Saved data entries

══════════

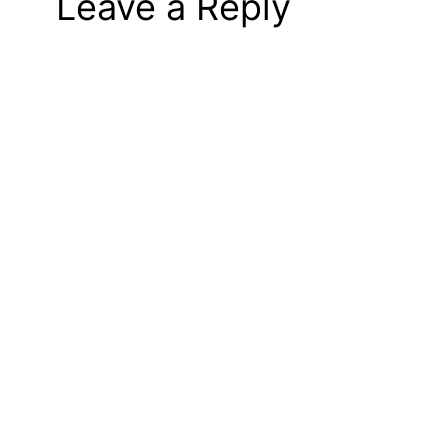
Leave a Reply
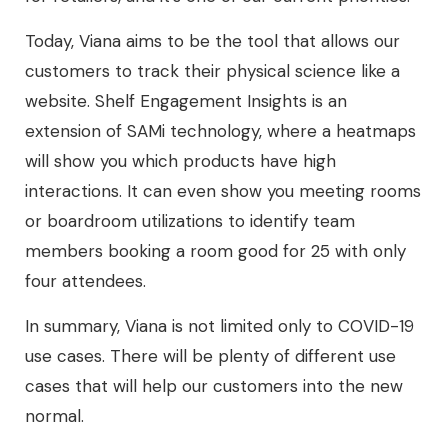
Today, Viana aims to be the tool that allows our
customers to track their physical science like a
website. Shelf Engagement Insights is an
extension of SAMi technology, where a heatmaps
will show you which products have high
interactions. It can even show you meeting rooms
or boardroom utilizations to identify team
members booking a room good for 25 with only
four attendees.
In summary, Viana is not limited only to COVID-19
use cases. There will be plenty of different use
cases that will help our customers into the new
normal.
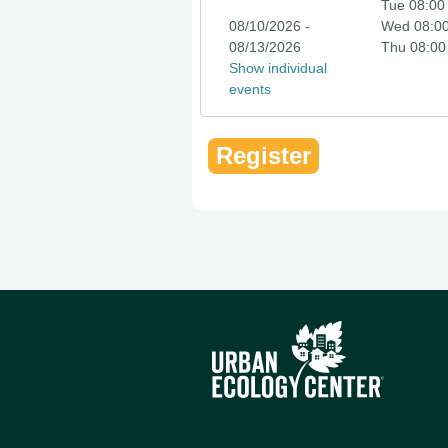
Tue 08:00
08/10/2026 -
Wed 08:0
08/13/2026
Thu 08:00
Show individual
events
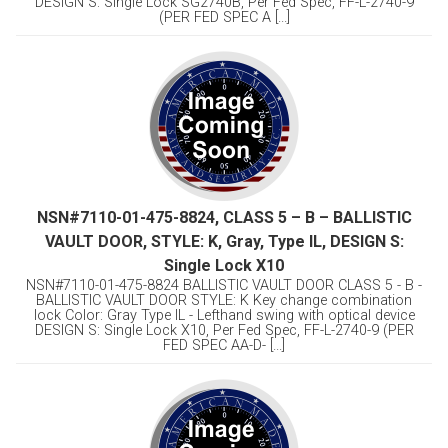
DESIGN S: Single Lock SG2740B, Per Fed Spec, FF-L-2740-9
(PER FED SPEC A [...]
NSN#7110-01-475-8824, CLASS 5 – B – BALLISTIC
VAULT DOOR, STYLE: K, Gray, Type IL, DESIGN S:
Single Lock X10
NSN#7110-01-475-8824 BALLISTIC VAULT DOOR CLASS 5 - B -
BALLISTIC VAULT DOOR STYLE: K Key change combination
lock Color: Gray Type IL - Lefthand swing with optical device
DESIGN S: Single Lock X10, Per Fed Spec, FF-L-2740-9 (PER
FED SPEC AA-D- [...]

══════════

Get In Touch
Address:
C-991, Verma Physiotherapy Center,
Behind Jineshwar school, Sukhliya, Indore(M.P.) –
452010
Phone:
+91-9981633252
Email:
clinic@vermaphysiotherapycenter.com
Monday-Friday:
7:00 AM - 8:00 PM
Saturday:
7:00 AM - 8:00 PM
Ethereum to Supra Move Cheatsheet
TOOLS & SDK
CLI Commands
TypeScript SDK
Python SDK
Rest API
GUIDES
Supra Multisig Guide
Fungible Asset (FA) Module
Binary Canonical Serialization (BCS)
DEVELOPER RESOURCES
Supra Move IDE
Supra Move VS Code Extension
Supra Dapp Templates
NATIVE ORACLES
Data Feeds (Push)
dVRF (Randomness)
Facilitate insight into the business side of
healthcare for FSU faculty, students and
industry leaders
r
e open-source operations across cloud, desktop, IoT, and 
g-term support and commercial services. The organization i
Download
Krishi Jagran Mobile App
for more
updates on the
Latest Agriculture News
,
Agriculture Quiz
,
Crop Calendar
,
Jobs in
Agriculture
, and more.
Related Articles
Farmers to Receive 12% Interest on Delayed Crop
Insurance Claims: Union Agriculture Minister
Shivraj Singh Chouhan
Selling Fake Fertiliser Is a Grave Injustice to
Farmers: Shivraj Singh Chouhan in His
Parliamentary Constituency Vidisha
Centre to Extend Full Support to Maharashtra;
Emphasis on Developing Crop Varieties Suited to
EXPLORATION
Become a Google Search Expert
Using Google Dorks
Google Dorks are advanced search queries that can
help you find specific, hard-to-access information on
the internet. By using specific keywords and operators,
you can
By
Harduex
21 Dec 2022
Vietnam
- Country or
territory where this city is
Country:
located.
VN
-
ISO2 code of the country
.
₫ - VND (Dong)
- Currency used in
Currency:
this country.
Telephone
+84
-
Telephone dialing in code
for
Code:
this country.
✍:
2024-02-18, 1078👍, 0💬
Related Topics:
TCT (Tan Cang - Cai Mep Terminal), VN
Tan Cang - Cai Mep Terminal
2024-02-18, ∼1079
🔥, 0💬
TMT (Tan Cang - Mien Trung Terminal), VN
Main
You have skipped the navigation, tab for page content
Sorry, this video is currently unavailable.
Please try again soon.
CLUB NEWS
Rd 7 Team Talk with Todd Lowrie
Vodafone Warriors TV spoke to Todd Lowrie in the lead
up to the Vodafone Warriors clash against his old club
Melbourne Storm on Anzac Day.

══════════

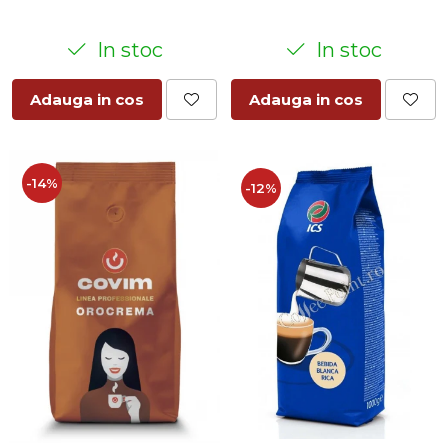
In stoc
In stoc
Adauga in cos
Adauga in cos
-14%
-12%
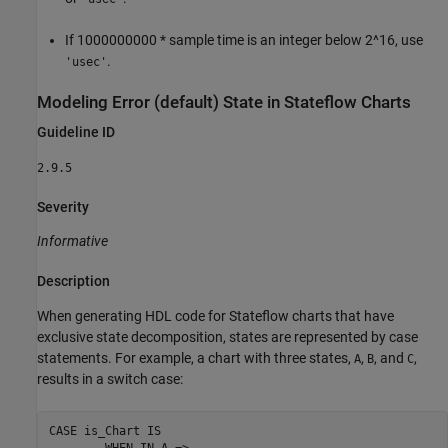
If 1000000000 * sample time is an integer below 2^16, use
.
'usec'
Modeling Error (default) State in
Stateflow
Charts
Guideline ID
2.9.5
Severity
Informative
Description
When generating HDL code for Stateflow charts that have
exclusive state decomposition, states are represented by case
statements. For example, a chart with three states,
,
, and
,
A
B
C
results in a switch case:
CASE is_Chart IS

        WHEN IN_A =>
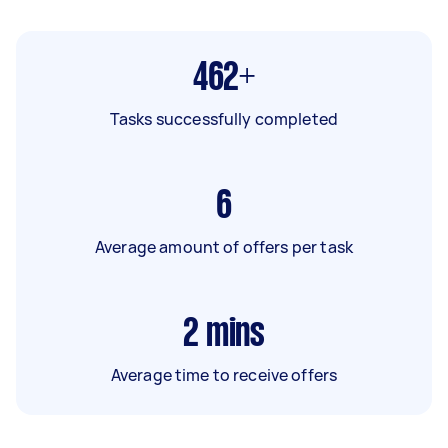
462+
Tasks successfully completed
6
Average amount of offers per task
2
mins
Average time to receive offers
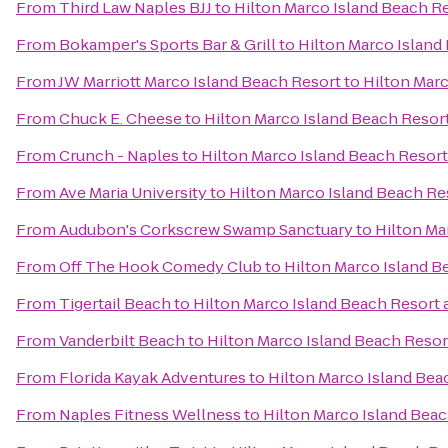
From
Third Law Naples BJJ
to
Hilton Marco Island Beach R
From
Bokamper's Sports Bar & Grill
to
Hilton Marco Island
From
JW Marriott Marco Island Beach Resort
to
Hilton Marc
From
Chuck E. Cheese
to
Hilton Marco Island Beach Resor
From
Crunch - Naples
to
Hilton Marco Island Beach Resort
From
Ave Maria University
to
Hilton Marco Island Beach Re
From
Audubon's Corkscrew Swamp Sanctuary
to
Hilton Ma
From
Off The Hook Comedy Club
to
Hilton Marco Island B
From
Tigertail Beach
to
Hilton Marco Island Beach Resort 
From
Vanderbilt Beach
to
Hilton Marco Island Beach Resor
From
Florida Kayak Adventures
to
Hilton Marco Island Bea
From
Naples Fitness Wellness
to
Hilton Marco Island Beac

══════════

- Exercise description: Above are the records. Copy only the lines from the one with "Leave a Reply" through the one with "lock Color: Gray", exactly, with no pictures.

- Answer to the problem:
Leave a Reply
Today, Viana aims to be the tool that allows our
customers to track their physical science like a
website. Shelf Engagement Insights is an
extension of SAMi technology, where a heatmaps
will show you which products have high
interactions. It can even show you meeting rooms
or boardroom utilizations to identify team
members booking a room good for 25 with only
four attendees.
In summary, Viana is not limited only to COVID-19
use cases. There will be plenty of different use
cases that will help our customers into the new
normal.
Tue 08:00
08/10/2026 -
Wed 08:0
08/13/2026
Thu 08:00
Show individual
events
DESIGN S: Single Lock SG2740B, Per Fed Spec, FF-L-2740-9
(PER FED SPEC A [...]
NSN#7110-01-475-8824, CLASS 5 – B – BALLISTIC
VAULT DOOR, STYLE: K, Gray, Type IL, DESIGN S:
Single Lock X10
NSN#7110-01-475-8824 BALLISTIC VAULT DOOR CLASS 5 - B -
BALLISTIC VAULT DOOR STYLE: K Key change combination
lock Color: Gray Type IL - Lefthand swing with optical device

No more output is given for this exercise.